Scheme of the USIO and MAg NPs hydrocolloids microstructure transformation under the action of magnetic field and increased temperature.

Applied physiological temperature affected differently NPs diluted dispersions and hydrocolloids. In diluted dispersions the dispersibility of NPs was generally improved that may be explained in terms of enhancement of repulsive interparticle interactions and chaperone-like activity of BSA molecules (for NPs dispersions in BSA). While the hydrocolloids underwent changes in microstructure: its elements became rough and, instead of regular geometric shapes, roundish shapes appeared (see Fig. 9). Besides microstructure, the physiological temperature affected also conductivity of hydrocolloids.

Improved phototoxic properties of USIO and MAg NPs under the action of magnetic field are attributed to (i) reorganization of the microstructure under the action of magnetic field and (ii) generation of ROS (OH radicals). Reorganization of the microstructure probably induced surface electron transfer between NPs improving generation of ROS and surface plasmon resonance effect. This result is in agreement with previous findings in which aggregation of NPs has been shown to impact the fluorescence emittance; aggregated metallic NPs displayed significantly enhanced photoluminescence compared to not aggregated ones51,52. For future medical application, MAg NPs may be also excited by longer wavelengths (780 nm, two-photon) that will allow the light to penetrate deeper and treat larger tissue areas.

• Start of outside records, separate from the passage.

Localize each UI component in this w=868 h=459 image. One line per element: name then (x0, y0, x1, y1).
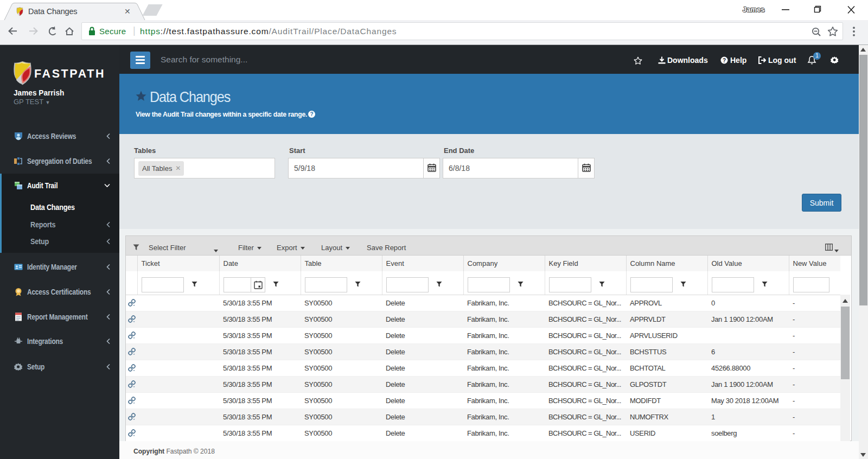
svg-text:?: ? (723, 58, 726, 63)
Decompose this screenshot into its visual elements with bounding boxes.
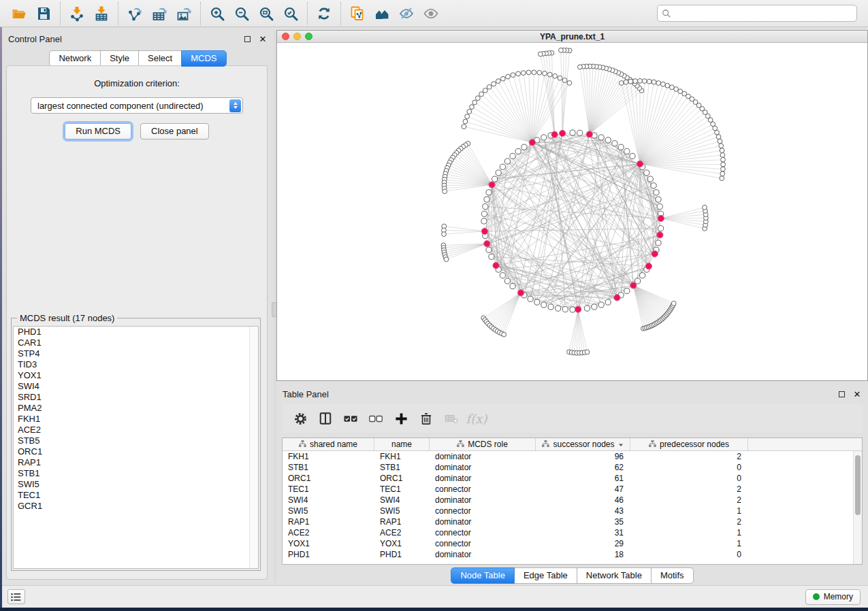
network-node[interactable]	[492, 176, 498, 182]
float-panel-button[interactable]	[242, 34, 252, 44]
network-node[interactable]	[500, 164, 505, 169]
leaf-node[interactable]	[647, 79, 652, 84]
leaf-node[interactable]	[721, 162, 726, 167]
leaf-node[interactable]	[670, 85, 675, 90]
list-item[interactable]: SRD1	[14, 392, 258, 403]
leaf-node[interactable]	[652, 80, 656, 84]
leaf-node[interactable]	[470, 105, 475, 110]
criterion-select[interactable]: largest connected component (undirected)	[31, 97, 243, 114]
float-table-panel-button[interactable]	[837, 389, 846, 399]
list-item[interactable]: ACE2	[14, 425, 258, 435]
tab-select[interactable]: Select	[138, 50, 182, 67]
list-item[interactable]: PHD1	[14, 327, 258, 337]
dominator-node[interactable]	[575, 306, 581, 312]
table-row[interactable]: RAP1RAP1dominator352	[283, 516, 862, 527]
dominator-node[interactable]	[630, 282, 637, 288]
import-network-icon[interactable]	[65, 3, 89, 24]
network-node[interactable]	[570, 307, 575, 312]
dominator-node[interactable]	[586, 131, 592, 137]
network-node[interactable]	[548, 304, 553, 310]
close-panel-button[interactable]: ✕	[258, 34, 268, 44]
list-item[interactable]: SWI4	[14, 381, 258, 392]
import-table-icon[interactable]	[89, 3, 114, 24]
tab-motifs[interactable]: Motifs	[651, 567, 694, 584]
zoom-fit-icon[interactable]	[254, 3, 278, 24]
leaf-node[interactable]	[720, 148, 724, 153]
network-node[interactable]	[658, 226, 664, 231]
leaf-node[interactable]	[638, 79, 643, 84]
table-row[interactable]: ACE2ACE2connector311	[283, 527, 862, 538]
show-graphics-details-icon[interactable]	[419, 3, 443, 24]
network-node[interactable]	[605, 299, 611, 305]
list-item[interactable]: ORC1	[14, 446, 258, 457]
tab-network-table[interactable]: Network Table	[577, 567, 652, 584]
list-item[interactable]: FKH1	[14, 414, 258, 425]
leaf-node[interactable]	[656, 81, 661, 86]
network-node[interactable]	[489, 254, 494, 259]
leaf-node[interactable]	[720, 153, 725, 158]
network-node[interactable]	[541, 302, 547, 308]
dominator-node[interactable]	[658, 215, 664, 221]
dominator-node[interactable]	[657, 232, 663, 238]
network-node[interactable]	[598, 302, 604, 308]
refresh-view-icon[interactable]	[312, 3, 336, 24]
list-item[interactable]: YOX1	[14, 370, 258, 381]
leaf-node[interactable]	[526, 70, 531, 75]
leaf-node[interactable]	[442, 232, 447, 237]
network-node[interactable]	[570, 130, 575, 135]
deselect-all-rows-icon[interactable]	[367, 410, 385, 427]
table-row[interactable]: PHD1PHD1dominator180	[283, 549, 862, 560]
network-node[interactable]	[481, 211, 487, 216]
save-session-icon[interactable]	[31, 3, 56, 24]
network-node[interactable]	[515, 148, 521, 154]
leaf-node[interactable]	[703, 205, 707, 210]
list-item[interactable]: STB5	[14, 435, 258, 446]
leaf-node[interactable]	[719, 144, 724, 148]
network-node[interactable]	[657, 204, 662, 210]
close-panel-action-button[interactable]: Close panel	[140, 123, 209, 139]
network-node[interactable]	[612, 141, 617, 146]
leaf-node[interactable]	[642, 79, 647, 84]
network-node[interactable]	[484, 197, 489, 202]
network-node[interactable]	[562, 307, 568, 312]
leaf-node[interactable]	[537, 70, 542, 75]
dominator-node[interactable]	[614, 295, 620, 301]
leaf-node[interactable]	[562, 78, 567, 83]
network-node[interactable]	[481, 218, 487, 224]
leaf-node[interactable]	[559, 48, 564, 53]
table-row[interactable]: TEC1TEC1connector472	[283, 484, 862, 495]
leaf-node[interactable]	[558, 76, 562, 80]
leaf-node[interactable]	[496, 79, 500, 84]
first-neighbors-icon[interactable]	[370, 3, 394, 24]
leaf-node[interactable]	[502, 332, 507, 337]
leaf-node[interactable]	[721, 167, 726, 171]
list-scrollbar[interactable]	[249, 327, 258, 568]
dominator-node[interactable]	[645, 263, 652, 269]
leaf-node[interactable]	[476, 96, 481, 101]
leaf-node[interactable]	[521, 71, 526, 76]
network-node[interactable]	[528, 296, 533, 301]
mcds-result-list[interactable]: PHD1CAR1STP4TID3YOX1SWI4SRD1PMA2FKH1ACE2…	[13, 326, 259, 569]
network-node[interactable]	[624, 288, 630, 294]
leaf-node[interactable]	[619, 81, 624, 86]
leaf-node[interactable]	[492, 82, 496, 86]
leaf-node[interactable]	[538, 52, 543, 56]
network-node[interactable]	[618, 144, 624, 150]
leaf-node[interactable]	[479, 92, 484, 97]
select-all-rows-icon[interactable]	[342, 410, 359, 427]
leaf-node[interactable]	[715, 130, 720, 135]
dominator-node[interactable]	[529, 139, 535, 146]
network-window-titlebar[interactable]: YPA_prune.txt_1	[277, 31, 867, 43]
leaf-node[interactable]	[718, 139, 722, 144]
leaf-node[interactable]	[547, 72, 552, 77]
leaf-node[interactable]	[483, 88, 487, 93]
column-header-name[interactable]: name	[374, 438, 430, 450]
leaf-node[interactable]	[532, 70, 536, 75]
leaf-node[interactable]	[578, 65, 583, 69]
scrollbar-thumb[interactable]	[855, 455, 861, 515]
close-table-panel-button[interactable]: ✕	[852, 389, 862, 399]
leaf-node[interactable]	[716, 135, 721, 139]
dominator-node[interactable]	[481, 228, 487, 234]
network-node[interactable]	[496, 170, 501, 176]
table-row[interactable]: FKH1FKH1dominator962	[283, 451, 862, 462]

The observed changes in hydrocolloids microstructure of USIO and MAg NPs under the action of aforementioned factors showed that microstructure is of great significance for future NPs application due to the its impact on NPs properties. This ability makes them a promising candidate for preparation of scaffolds, films and gels with unique properties for technical and biomedical application.

Methods

The synthesis of MAg NPs were performed via co-precipitation technique described in22. Ginger route extract was used as a capping agent. The synthesis of solely silver (Ag) NPs and ultrasmall iron oxide (USIO) NPs were performed using the above mentioned procedure but without the addition of iron salts and silver nitrate, respectively. USIO and MAg NPs were found to form stable water dispersions. At high concentrations, the hydrocolloids turned into thixotropic hydrogel in time (see Supplementary Fig. S11). Throughout the article, the samples were investigated in different states: as a powder (for XRD, SEM EDS, FTIR, fluorescence emittance), as a dispersion (with low concentrations, ~1 mg/ml) (for UV-Vis, Zeta-sizer, DLS, etc.) and as a hydrocolloid (68 ± 2 mg/ml) (for fluorescence emittance, cryo-SEM, etc.). For optical microscopies measurements, the NPs water dispersions (optical density (OD) ≤1) were used. For detailed description of methods used, see Supplementary Information.